Где-то в половине десятого утра флагман эскадры вышел на чистую воду. На мостике его, среди испанских офицеров стоял и лейтенант Анжу. Адмиралы Сервера и Камара просили его не рисковать и остаться в городе, но получив решительный отказ, уважительно промолчали. И теперь Петр стоял на мостике с невозмутимым видом под уважительными взглядами испанских офицеров. Опасаясь только одного — что кто-нибудь заметит его страх. А страшно ему было куда больше, чем во время войны с японцами. Там он находился при деле, отвечал за людей и орудия. Теперь же просто ждал чего-то…

Пять испанских крейсеров шли кильватерной колонной. Впереди — флагман «Инфанта Мария Терезия», за ней мателотами «Биская», «Кристобаль Колон», «Альмиранте Окендо» и «Император Карлос V». Несколько отставая, за этой колонной шла вторая, из авизо «Донья Мария де Молина» и двух контрминоносцев — «Плутон» и «Фурор». Поврежденные в ночном бою авизо «Дон Альваро» и контрминоносец «Террор» пришлось оставить в гавани.

После выхода из пролива, все испанские корабли увеличили скорость до четырнадцати узлов и взяли курс на американский крейсер «Бруклин». Этот американский корабль адмирал Сервера считал самым опасным противником, способным помешать прорыву эскадры из-за большой скорости хода. Поэтому адмирал приказал первым атаковать этот крейсер, после чего прорываться курсом на запад и в конечном итоге идти в Гавану. Испанцы считали, что они смогут уйти, имея преимущество в скорости хода над броненосцам североамериканцев. Кроме того, по донесениям, после ночной атаки у американцев оставалось в строю не более чем два исправных броненосца и броненосный крейсер.

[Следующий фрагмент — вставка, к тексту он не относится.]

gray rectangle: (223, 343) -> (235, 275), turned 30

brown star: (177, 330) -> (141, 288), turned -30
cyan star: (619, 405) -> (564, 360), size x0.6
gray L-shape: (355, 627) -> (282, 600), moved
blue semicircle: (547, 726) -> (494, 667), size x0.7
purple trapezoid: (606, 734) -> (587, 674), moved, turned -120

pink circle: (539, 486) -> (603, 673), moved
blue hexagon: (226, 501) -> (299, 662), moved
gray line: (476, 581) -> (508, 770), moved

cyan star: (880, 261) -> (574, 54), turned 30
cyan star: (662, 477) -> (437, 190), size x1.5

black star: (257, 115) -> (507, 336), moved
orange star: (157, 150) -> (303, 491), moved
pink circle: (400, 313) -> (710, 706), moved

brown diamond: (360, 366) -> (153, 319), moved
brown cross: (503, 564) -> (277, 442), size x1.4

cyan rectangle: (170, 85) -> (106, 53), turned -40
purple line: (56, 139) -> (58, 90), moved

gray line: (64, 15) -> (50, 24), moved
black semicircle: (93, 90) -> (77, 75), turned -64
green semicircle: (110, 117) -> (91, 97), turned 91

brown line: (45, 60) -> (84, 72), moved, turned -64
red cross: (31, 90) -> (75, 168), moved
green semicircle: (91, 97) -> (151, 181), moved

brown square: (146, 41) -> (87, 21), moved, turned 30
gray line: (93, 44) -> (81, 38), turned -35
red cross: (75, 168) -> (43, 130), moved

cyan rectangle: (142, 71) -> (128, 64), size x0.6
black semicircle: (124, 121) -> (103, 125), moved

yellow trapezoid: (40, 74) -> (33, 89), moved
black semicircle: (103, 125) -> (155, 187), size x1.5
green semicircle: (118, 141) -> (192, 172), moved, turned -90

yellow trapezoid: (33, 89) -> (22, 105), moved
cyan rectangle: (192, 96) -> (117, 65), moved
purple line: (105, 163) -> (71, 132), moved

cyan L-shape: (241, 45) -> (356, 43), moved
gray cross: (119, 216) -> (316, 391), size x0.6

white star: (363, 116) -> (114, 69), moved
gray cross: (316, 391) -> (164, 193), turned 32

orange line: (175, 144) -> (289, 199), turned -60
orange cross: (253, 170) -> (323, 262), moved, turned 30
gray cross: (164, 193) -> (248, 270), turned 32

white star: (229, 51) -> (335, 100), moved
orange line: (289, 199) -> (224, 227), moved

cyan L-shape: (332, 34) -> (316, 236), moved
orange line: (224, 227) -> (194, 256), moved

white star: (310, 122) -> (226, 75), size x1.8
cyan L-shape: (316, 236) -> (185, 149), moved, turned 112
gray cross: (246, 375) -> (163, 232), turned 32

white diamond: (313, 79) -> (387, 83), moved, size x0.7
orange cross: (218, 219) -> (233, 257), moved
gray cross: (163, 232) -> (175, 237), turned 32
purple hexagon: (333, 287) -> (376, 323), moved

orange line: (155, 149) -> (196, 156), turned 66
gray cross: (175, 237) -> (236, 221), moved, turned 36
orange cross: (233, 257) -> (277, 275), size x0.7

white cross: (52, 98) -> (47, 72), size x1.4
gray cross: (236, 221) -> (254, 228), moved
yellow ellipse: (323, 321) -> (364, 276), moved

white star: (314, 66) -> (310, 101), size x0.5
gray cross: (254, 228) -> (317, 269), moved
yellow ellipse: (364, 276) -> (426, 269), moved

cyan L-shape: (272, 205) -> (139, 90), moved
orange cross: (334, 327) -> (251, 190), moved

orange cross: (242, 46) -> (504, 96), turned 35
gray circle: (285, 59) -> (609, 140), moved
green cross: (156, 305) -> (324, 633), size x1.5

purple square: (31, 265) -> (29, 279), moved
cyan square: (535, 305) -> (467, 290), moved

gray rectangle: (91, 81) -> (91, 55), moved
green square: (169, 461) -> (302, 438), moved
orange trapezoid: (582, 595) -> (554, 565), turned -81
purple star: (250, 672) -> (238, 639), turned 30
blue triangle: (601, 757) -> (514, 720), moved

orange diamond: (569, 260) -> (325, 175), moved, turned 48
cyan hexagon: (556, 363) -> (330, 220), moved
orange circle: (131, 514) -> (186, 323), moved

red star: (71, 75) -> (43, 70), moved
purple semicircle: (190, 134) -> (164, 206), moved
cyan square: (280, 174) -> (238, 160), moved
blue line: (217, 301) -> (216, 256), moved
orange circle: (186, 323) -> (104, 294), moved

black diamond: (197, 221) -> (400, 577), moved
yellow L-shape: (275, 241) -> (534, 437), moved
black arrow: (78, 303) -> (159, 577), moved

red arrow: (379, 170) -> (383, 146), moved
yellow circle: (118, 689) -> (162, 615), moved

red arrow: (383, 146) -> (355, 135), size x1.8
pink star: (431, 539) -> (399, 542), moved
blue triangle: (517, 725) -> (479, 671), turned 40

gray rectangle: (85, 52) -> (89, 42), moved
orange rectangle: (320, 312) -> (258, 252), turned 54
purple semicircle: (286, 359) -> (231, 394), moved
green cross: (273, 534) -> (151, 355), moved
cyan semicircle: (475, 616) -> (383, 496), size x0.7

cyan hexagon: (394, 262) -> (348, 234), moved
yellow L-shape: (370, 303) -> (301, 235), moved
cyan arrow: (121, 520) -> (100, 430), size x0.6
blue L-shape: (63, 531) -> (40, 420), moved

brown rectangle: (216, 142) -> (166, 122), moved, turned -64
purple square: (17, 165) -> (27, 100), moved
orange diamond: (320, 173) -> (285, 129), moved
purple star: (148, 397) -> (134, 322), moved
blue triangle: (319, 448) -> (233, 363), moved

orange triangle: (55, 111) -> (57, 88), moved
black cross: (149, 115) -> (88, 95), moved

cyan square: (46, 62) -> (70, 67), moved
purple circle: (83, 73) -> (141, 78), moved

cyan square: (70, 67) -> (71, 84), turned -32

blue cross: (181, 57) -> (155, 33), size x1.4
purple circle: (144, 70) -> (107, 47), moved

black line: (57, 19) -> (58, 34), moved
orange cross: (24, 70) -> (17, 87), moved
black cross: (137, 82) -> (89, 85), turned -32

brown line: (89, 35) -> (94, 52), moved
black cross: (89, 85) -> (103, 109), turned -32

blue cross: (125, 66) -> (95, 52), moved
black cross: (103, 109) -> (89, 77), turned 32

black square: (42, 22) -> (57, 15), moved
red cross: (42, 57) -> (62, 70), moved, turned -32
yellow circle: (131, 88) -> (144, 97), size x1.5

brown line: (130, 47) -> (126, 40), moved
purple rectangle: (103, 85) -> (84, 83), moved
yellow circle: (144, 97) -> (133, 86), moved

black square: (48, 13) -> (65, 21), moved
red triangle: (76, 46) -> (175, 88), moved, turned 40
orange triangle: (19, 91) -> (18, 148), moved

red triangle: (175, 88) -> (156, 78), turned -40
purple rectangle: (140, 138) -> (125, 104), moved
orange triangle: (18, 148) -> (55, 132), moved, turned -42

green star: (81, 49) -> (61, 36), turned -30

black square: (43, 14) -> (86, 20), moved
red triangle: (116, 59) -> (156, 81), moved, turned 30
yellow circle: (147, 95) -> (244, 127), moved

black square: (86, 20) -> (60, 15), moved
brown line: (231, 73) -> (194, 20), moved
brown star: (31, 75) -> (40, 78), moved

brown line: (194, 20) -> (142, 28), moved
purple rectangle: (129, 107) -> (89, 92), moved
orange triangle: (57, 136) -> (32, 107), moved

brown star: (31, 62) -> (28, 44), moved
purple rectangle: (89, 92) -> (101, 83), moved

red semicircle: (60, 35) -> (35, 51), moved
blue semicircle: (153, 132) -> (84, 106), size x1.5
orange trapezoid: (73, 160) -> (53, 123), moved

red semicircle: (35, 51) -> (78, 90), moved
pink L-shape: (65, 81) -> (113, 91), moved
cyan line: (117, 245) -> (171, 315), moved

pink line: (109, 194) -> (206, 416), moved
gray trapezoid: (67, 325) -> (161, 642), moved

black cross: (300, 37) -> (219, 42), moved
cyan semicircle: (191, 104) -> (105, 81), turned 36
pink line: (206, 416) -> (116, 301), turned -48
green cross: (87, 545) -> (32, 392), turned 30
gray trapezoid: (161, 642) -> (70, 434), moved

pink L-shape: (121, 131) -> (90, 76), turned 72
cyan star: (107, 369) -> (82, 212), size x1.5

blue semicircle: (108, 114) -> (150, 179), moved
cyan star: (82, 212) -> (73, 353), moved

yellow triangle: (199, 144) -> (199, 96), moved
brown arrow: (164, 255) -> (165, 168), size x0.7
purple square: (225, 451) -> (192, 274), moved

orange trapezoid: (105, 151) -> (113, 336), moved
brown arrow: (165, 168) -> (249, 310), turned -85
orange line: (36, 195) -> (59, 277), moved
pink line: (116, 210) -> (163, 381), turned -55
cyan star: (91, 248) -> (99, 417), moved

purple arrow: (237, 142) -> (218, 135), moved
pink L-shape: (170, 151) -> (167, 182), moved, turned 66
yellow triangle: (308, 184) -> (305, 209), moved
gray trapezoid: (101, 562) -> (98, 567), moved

Американцы, дрейфовавшие на малом ходу на тех же местах, что и ночью, носами к проливу из опасения повторной минной атаки, заметили испанцев сразу после выхода из пролива. Одновременно на нескольких кораблях подняли флажные сигналы «Неприятель выходит», дополненные сигнальными выстрелами из пушек крейсеров «Рейли» и «Бруклин». Командир и экипаж стоящей на траверзе левого борта «Бруклина», ближе к берегу, вооруженной яхты «Виксен» внезапно обнаружили, что на них надвигается целая колонна бронированных гигантов. Напуганная перспективой оказаться меж двух огней, с вражеского берега и кораблей противника, команда яхты действовала настолько быстро, что вполне могла попасть в книгу рекордов Гиннеса. В результате, «Инфанта Мария Терезия» и «Бруклин» успели сделать только по одному выстрелу, а яхта уже шла где-то за кормой американского крейсера.

Командиры североамериканцев, не дожидаясь указаний, сразу двинули корабли вперед, наперерез испанской «армаде», открыв огонь по головному крейсеру. Впрочем, они быстро поняли, что набрать скорость и устроить испанцам «кроссинг Т» они не успевают. И начали последовательно на параллельный курс, стремясь нагнать кильватерную колонну противника. Но пока испанцы шли быстрее и потому большая часть американских снарядов либо падала в море, либо изредка попадала по двум концевым кораблям. Вот только самым крайним мателотом в колонне шел менее всех защищенный крейсер «Император Карлос V»…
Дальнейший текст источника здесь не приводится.